### INFORMATION
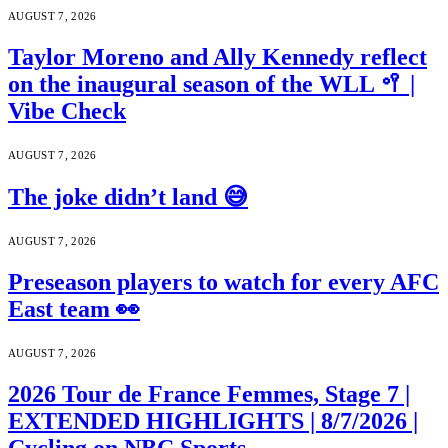
AUGUST 7, 2026
Taylor Moreno and Ally Kennedy reflect
on the inaugural season of the WLL 🥍 |
Vibe Check
AUGUST 7, 2026
The joke didn’t land 😅
AUGUST 7, 2026
Preseason players to watch for every AFC
East team 👀
AUGUST 7, 2026
2026 Tour de France Femmes, Stage 7 |
EXTENDED HIGHLIGHTS | 8/7/2026 |
Cycling on NBC Sports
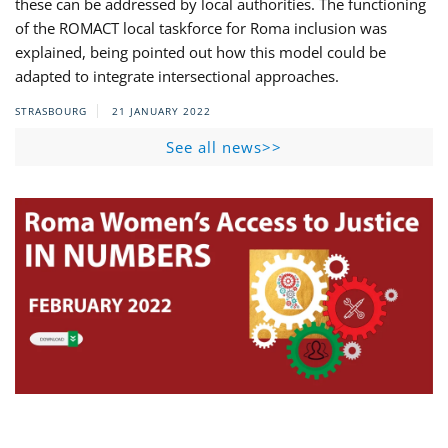
these can be addressed by local authorities. The functioning
of the ROMACT local taskforce for Roma inclusion was
explained, being pointed out how this model could be
adapted to integrate intersectional approaches.
STRASBOURG
21 JANUARY 2022
See all news>>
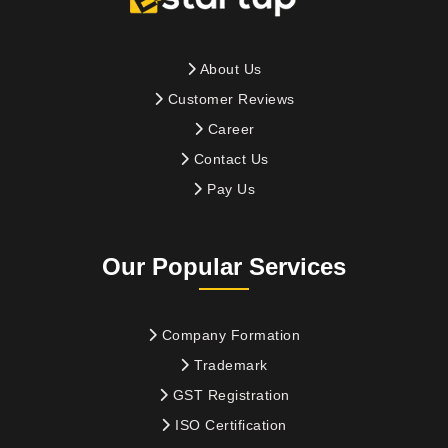
About Us
Customer Reviews
Career
Contact Us
Pay Us
Our Popular Services
Company Formation
Trademark
GST Registration
ISO Certification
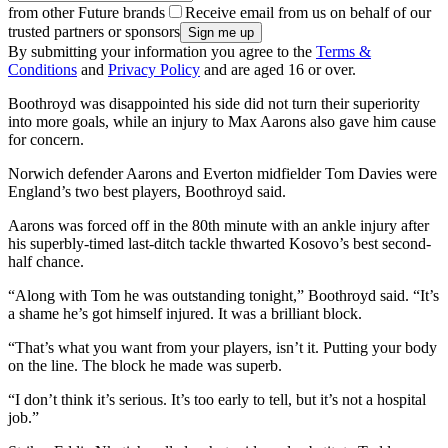
from other Future brands
Receive email from us on behalf of our
trusted partners or sponsors
By submitting your information you agree to the
Terms &
Conditions
and
Privacy Policy
and are aged 16 or over.
Boothroyd was disappointed his side did not turn their superiority
into more goals, while an injury to Max Aarons also gave him cause
for concern.
Norwich defender Aarons and Everton midfielder Tom Davies were
England’s two best players, Boothroyd said.
Aarons was forced off in the 80th minute with an ankle injury after
his superbly-timed last-ditch tackle thwarted Kosovo’s best second-
half chance.
“Along with Tom he was outstanding tonight,” Boothroyd said. “It’s
a shame he’s got himself injured. It was a brilliant block.
“That’s what you want from your players, isn’t it. Putting your body
on the line. The block he made was superb.
“I don’t think it’s serious. It’s too early to tell, but it’s not a hospital
job.”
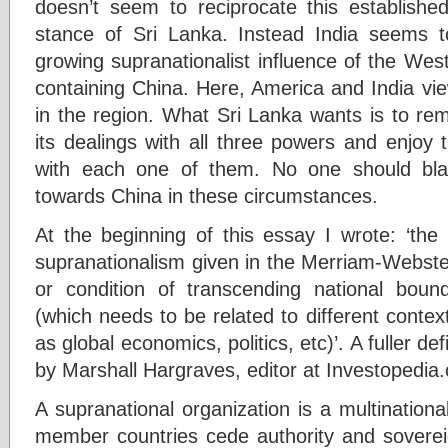
doesn’t seem to reciprocate this established
stance of Sri Lanka. Instead India seems to 
growing supranationalist influence of the Wes
containing China. Here, America and India vi
in the region. What Sri Lanka wants is to rem
its dealings with all three powers and enjoy 
with each one of them. No one should blam
towards China in these circumstances.
At the beginning of this essay I wrote: ‘the 
supranationalism given in the Merriam-Webster
or condition of transcending national bounda
(which needs to be related to different context
as global economics, politics, etc)’. A fuller def
by Marshall Hargraves, editor at Investopedia
A supranational organization is a multinationa
member countries cede authority and sovereig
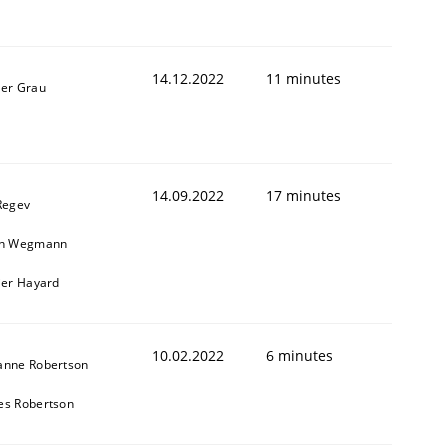
14.12.2022
11 minutes
ner Grau
14.09.2022
17 minutes
Regev
in Wegmann
ier Hayard
10.02.2022
6 minutes
anne Robertson
es Robertson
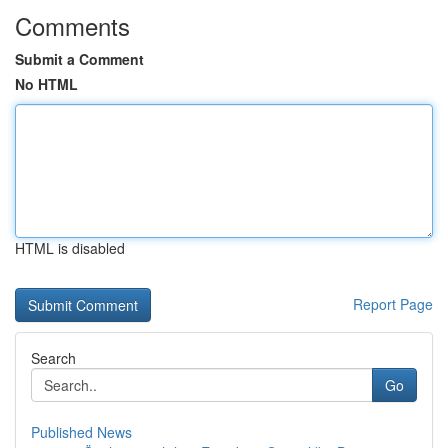
Comments
Submit a Comment
No HTML
HTML is disabled
Report Page
Search
Go
Published News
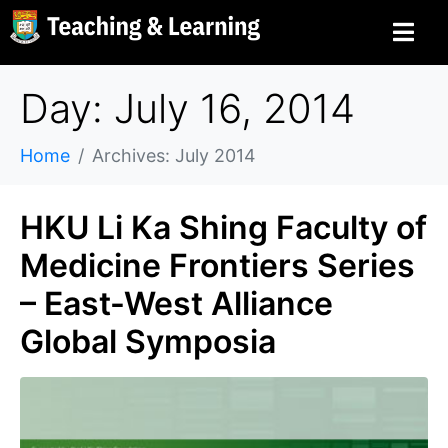
Day: July 16, 2014
Home
Archives: July 2014
HKU Li Ka Shing Faculty of
Medicine Frontiers Series
– East-West Alliance
Global Symposia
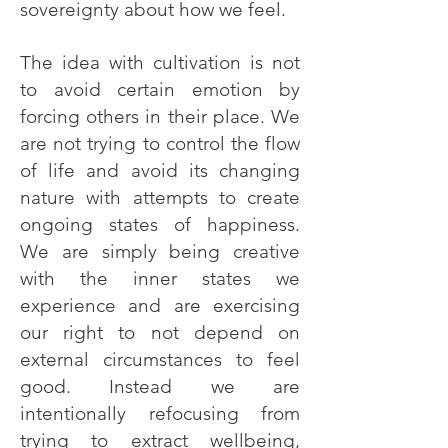
sovereignty about how we feel.
The idea with cultivation is not
to avoid certain emotion by
forcing others in their place. We
are not trying to control the flow
of life and avoid its changing
nature with attempts to create
ongoing states of happiness.
We are simply being creative
with the inner states we
experience and are exercising
our right to not depend on
external circumstances to feel
good. Instead we are
intentionally refocusing from
trying to extract wellbeing,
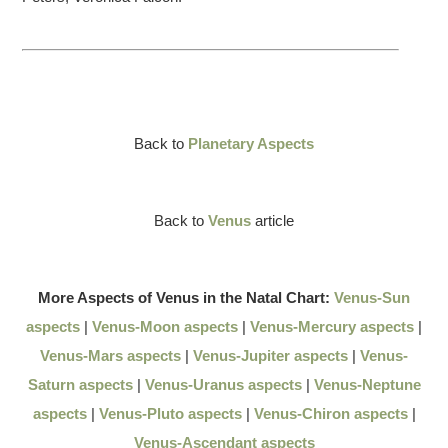
Back to
Planetary Aspects
Back to
Venus
article
More Aspects of Venus in the Natal Chart:
Venus-Sun
aspects
|
Venus-Moon aspects
|
Venus-Mercury aspects
|
Venus-Mars aspects
|
Venus-Jupiter aspects
|
Venus-
Saturn aspects
|
Venus-Uranus aspects
|
Venus-Neptune
aspects
|
Venus-Pluto aspects
|
Venus-Chiron aspects
|
Venus-Ascendant aspects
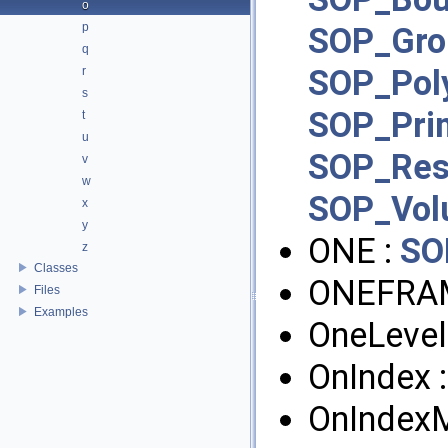
o
p
SOP_Gro
q
SOP_Pol
r
s
SOP_Pri
t
u
SOP_Re
v
w
SOP_Vo
x
y
ONE :
SO
z
Classes
ONEFRA
Files
Examples
OneLevel
OnIndex 
OnIndex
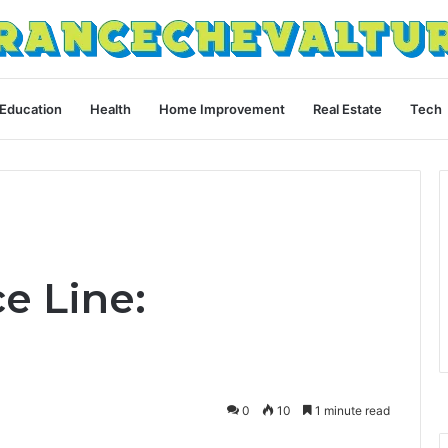
Education
Health
Home Improvement
Real Estate
Tech
ce Line:
0
10
1 minute read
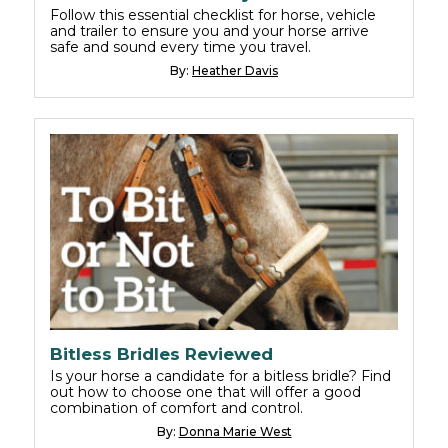
Follow this essential checklist for horse, vehicle
and trailer to ensure you and your horse arrive
safe and sound every time you travel.
By:
Heather Davis
Bitless Bridles Reviewed
Is your horse a candidate for a bitless bridle? Find
out how to choose one that will offer a good
combination of comfort and control.
By:
Donna Marie West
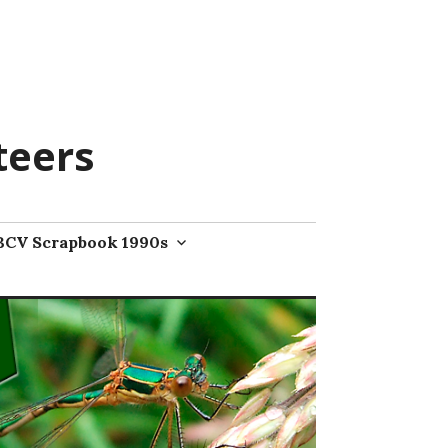
teers
BCV Scrapbook 1990s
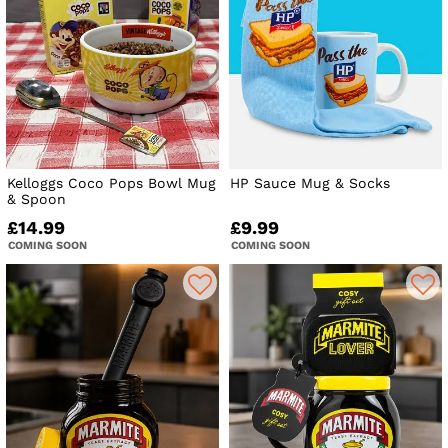
Kelloggs Coco Pops Bowl Mug
HP Sauce Mug & Socks
& Spoon
£14.99
£9.99
COMING SOON
COMING SOON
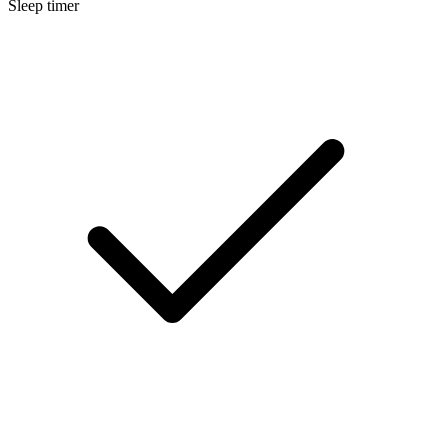
Sleep timer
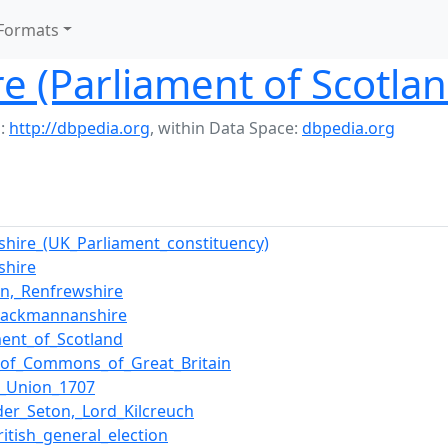
Formats
ire (Parliament of Scotla
:
http://dbpedia.org
,
within Data Space:
dbpedia.org
ngshire_(UK_Parliament_constituency)
gshire
n,_Renfrewshire
Clackmannanshire
ment_of_Scotland
of_Commons_of_Great_Britain
f_Union_1707
der_Seton,_Lord_Kilcreuch
ritish_general_election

### WORK TO COMPLETE
In the data above, find the line containing "ISO Certification" and the line containing "The idea with cultivation is not". Repeat those two lines and everything between them exactly, minus the pictures.

### EXERCISE ANSWER
ISO Certification
from other Future brands
Receive email from us on behalf of our
trusted partners or sponsors
By submitting your information you agree to the
Terms &
Conditions
and
Privacy Policy
and are aged 16 or over.
Boothroyd was disappointed his side did not turn their superiority
into more goals, while an injury to Max Aarons also gave him cause
for concern.
Norwich defender Aarons and Everton midfielder Tom Davies were
England’s two best players, Boothroyd said.
Aarons was forced off in the 80th minute with an ankle injury after
his superbly-timed last-ditch tackle thwarted Kosovo’s best second-
half chance.
“Along with Tom he was outstanding tonight,” Boothroyd said. “It’s
a shame he’s got himself injured. It was a brilliant block.
“That’s what you want from your players, isn’t it. Putting your body
on the line. The block he made was superb.
“I don’t think it’s serious. It’s too early to tell, but it’s not a hospital
job.”
doesn’t seem to reciprocate this established
stance of Sri Lanka. Instead India seems to 
growing supranationalist influence of the Wes
containing China. Here, America and India vi
in the region. What Sri Lanka wants is to rem
its dealings with all three powers and enjoy 
with each one of them. No one should blam
towards China in these circumstances.
At the beginning of this essay I wrote: ‘the 
supranationalism given in the Merriam-Webster
or condition of transcending national bounda
(which needs to be related to different context
as global economics, politics, etc)’. A fuller def
by Marshall Hargraves, editor at Investopedia
A supranational organization is a multinationa
member countries cede authority and sovereig
14.12.2022
11 minutes
ner Grau
14.09.2022
17 minutes
Regev
in Wegmann
ier Hayard
10.02.2022
6 minutes
anne Robertson
es Robertson
Comments
Submit a Comment
No HTML
HTML is disabled
Report Page
Search
Go
Published News
Day: July 16, 2014
Home
Archives: July 2014
HKU Li Ka Shing Faculty of
Medicine Frontiers Series
– East-West Alliance
Global Symposia
sovereignty about how we feel.
The idea with cultivation is not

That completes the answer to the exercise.